Liquidity and Capital Resources

             At November 30, 2000 cash and short-term investments in U.S. Treasury Bills totaled $119,086,000, an increase of $10,148,000 from $108,938,000 at May 31, 2000. Current assets exclusive of cash and investments in U.S. Treasury Bills totaled $71,134,000 at November 30, 2000, an increase of $17,636,000 from May 31, 2000 balance of $53,498,000. The increase was primarily due to the current classification of investment in U.S. Treasury Notes.

             Current liabilities increased $4,309,000 from $39,035,000 at May 31, 2000 to $43,344,000 at November 30, 2000. An increase in accrued marketing programs ($5,171,000) was a contributing cause to the increase. Working capital at November 30, 2000 amounted to $146,876,000 compared to $123,401,000 at May 31, 2000. Capital expenditures totaled $959,000 in fiscal 2001 compared to $2,532,000 in the previous year. Capital expenditures during the first six months were made primarily to replace or refurbish machinery and equipment, and improve manufacturing efficiencies. Cash was also used to purchase $5,724,000 of the Corporation’s stock.

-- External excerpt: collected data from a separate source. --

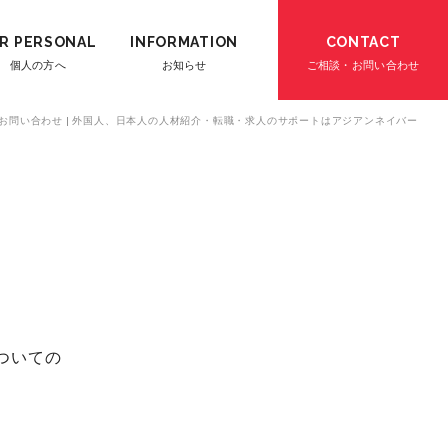
R PERSONAL
INFORMATION
CONTACT
個人の方へ
お知らせ
ご相談・お問い合わせ
お問い合わせ | 外国人、日本人の人材紹介・転職・求人のサポートはアジアンネイバー
ついての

             The cash provided by operating activities, along with current cash and other short-term investments, is expected to be adequate to fund any capital expenditures and treasury stock purchases during the year. Historically, the Corporation’s financing needs have been met through funds generated internally.

7


Other Matters

             The provision for federal income taxes in each year approximates the statutory rate and for state income taxes reflects current state rates effective for the period based upon activities within the taxable entities.

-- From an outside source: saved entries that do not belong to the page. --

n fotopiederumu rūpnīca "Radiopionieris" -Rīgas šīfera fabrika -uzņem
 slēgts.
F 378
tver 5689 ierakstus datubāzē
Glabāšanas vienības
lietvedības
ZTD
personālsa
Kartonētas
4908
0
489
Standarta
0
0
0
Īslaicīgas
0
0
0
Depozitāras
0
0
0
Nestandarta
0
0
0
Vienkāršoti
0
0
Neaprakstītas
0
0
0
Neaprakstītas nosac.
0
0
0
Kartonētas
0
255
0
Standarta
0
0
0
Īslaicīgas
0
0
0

             The consolidated financial statements included in this report reflect transactions in the dollar values in which they were incurred and, therefore, do not attempt to measure the impact of inflation. However, the Corporation believes that inflation has not had a material effect on its operations during the past three years. On a long-term basis the Corporation has demonstrated an ability to adjust the selling prices of its products in reaction to changing costs due to inflation.

Forward Looking Information

             Certain statements in this report are considered forward looking as indicated by the Private Securities Litigation Reform Act of 1995. These statements involve uncertainties that may cause actual results to materially differ from expectations as of the report date. These uncertainties include but are not limited to general economic conditions, interest rate levels, consumer confidence, market demographics, competitive pressures, and the success of implementing administrative strategies.

 

PART II. OTHER INFORMATION

Item 1.   Legal Proceedings

             Information with respect to this Item for the period covered by this Form 10-Q has been previously reported in Item 3, entitled “Legal Proceedings” of the Form 10-K for the fiscal year ended May 31, 2000 heretofore filed by the registrant with the Commission.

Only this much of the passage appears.